Öykü
Ahmet Yetik – Yüksel Caddesinde Bir Ağaç

Nereden başlayayım anlatmaya?
Annemin dalından düştüğümde beni sarmalayan sıcacık toprağı nasıl betimleyebilirim? O dağ başında, dallarımı okşayan rüzgârın bana verdiği huzuru; ormanın mükemmel kokusunu anlatabilir miyim?
Sonra, beni tutunduğum güçlü ama tertemiz topraktan koparıp şehrin göbeğine, debdebeli hayatın orta yerine bırakan ele duyduğum hisleri, hâlâ ne olması gerektiğine karar veremediğim o hisleri, size nasıl aktarabilirim?

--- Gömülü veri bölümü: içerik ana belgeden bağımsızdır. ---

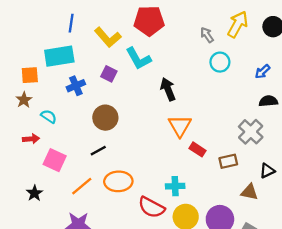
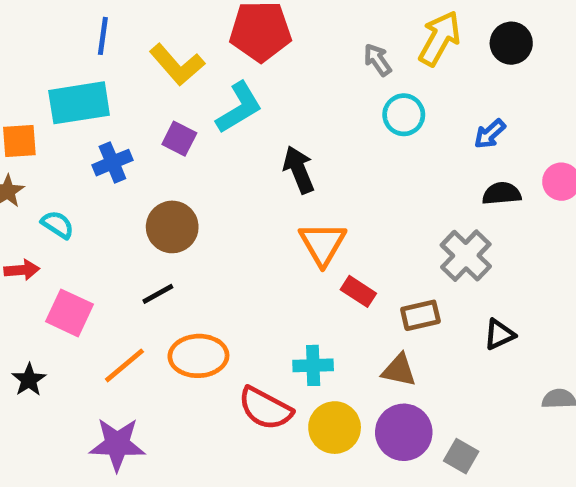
cyan L-shape: (138, 59) -> (239, 108), turned -92
brown triangle: (249, 192) -> (399, 370), moved

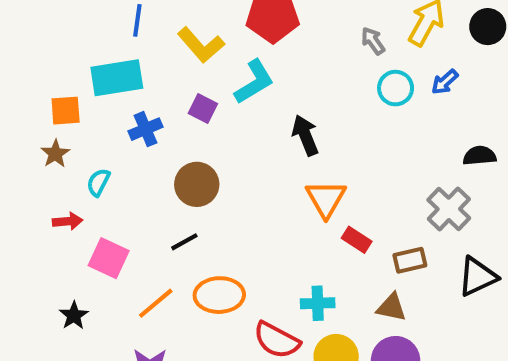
blue arrow: (490, 134) -> (445, 82), moved
cyan semicircle: (58, 225) -> (98, 182), turned -96
black triangle: (499, 334) -> (477, 277), size x1.5

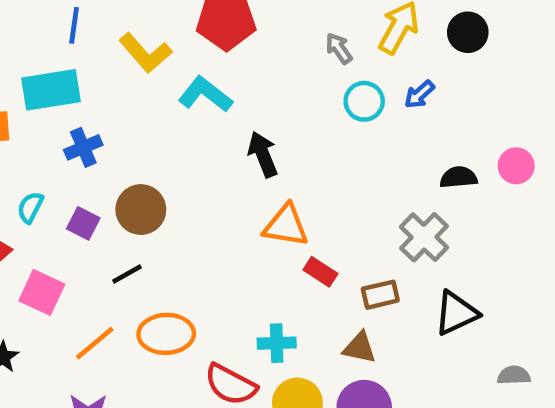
cyan L-shape: (254, 82) -> (205, 94), turned -111
purple square: (203, 109) -> (83, 223), moved
orange triangle: (326, 199) -> (286, 226), turned -51

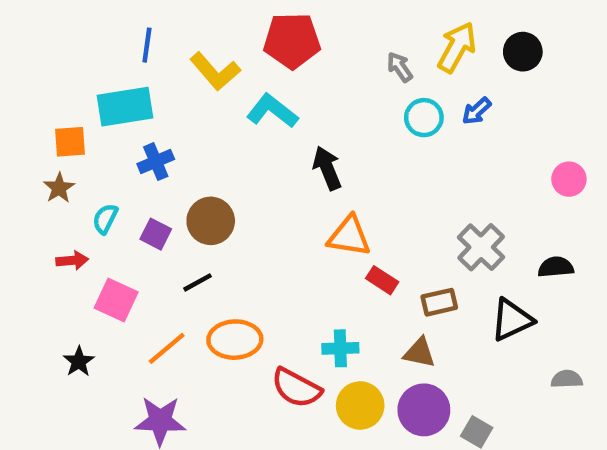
black semicircle: (459, 177) -> (556, 267), moved

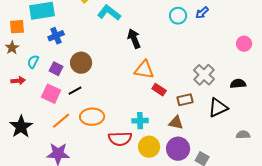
pink square: (116, 300) -> (51, 94), moved
black star: (79, 362) -> (21, 127), size x1.6
red semicircle: (296, 388) -> (120, 139), turned -30

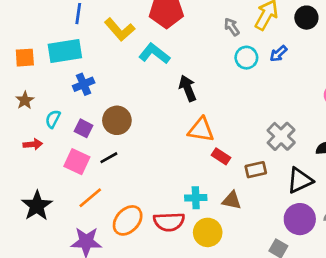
orange square: (17, 27) -> (25, 58), moved
orange ellipse: (92, 117) -> (128, 220), moved, turned -45
brown triangle: (176, 123) -> (232, 200), moved
purple circle: (178, 149) -> (300, 219), moved

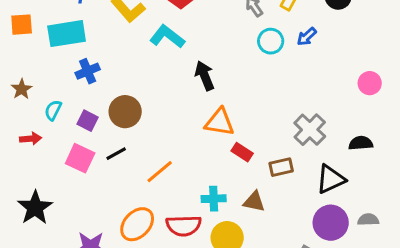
orange square: (25, 58) -> (22, 25), moved
orange line: (90, 198) -> (160, 172), moved

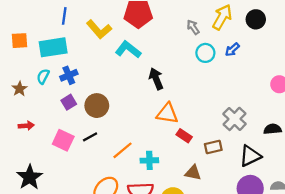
cyan semicircle: (53, 110) -> (43, 76), moved
purple square: (88, 121) -> (69, 102), moved, turned 32
cyan cross: (214, 199) -> (149, 160), moved

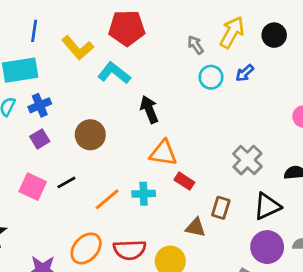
brown circle: (97, 106) -> (90, 135), moved
brown rectangle: (213, 147) -> (221, 208), moved, turned -60
cyan cross: (149, 160) -> (144, 194), moved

Şahit olduğum eylemleri, kavgaları, aşkları, sarhoşların bana anlattıklarını, güneşin heybetini, gecenin sırlarını… Anlatmaya kalksam tüm bunları zaman yeter mi? Bu okuduğunuz o zaman öykü değil de roman olmaz mı?
Neyse, son günümü, bu hayatta tanık olduğum son saatleri anlatarak veda etmek istiyorum ona…
*
Güneş çoktan Ankara’nın üzerinden çekilmişti. Yanımdan geçenler telefonlarından gidecekleri otobüslerin ne zaman durakta olacağına bakarak yürüyorlardı. Bazen karşıdan gelenlerle çarpışma tehlikesi yaşadıkları oluyordu, hatta bazen omuzlar birbirine değiyor ama ufacık gülümsemelerle dilenen özürden sonra yine telefonlarına gömülüp yollarına devam ediyorlardı. Bazılarıysa yine o telefonlar sebebiyle önüne bakmadıklarından biraz ötemdeki basamağa takılıp yere kapaklanıyor veya yere yapışmaya ramak kala kendilerini kurtarıyorlardı. Telefon nasıl bir şeydi? İnsan olsaydım bir telefonum olsun istemezdim doğrusu.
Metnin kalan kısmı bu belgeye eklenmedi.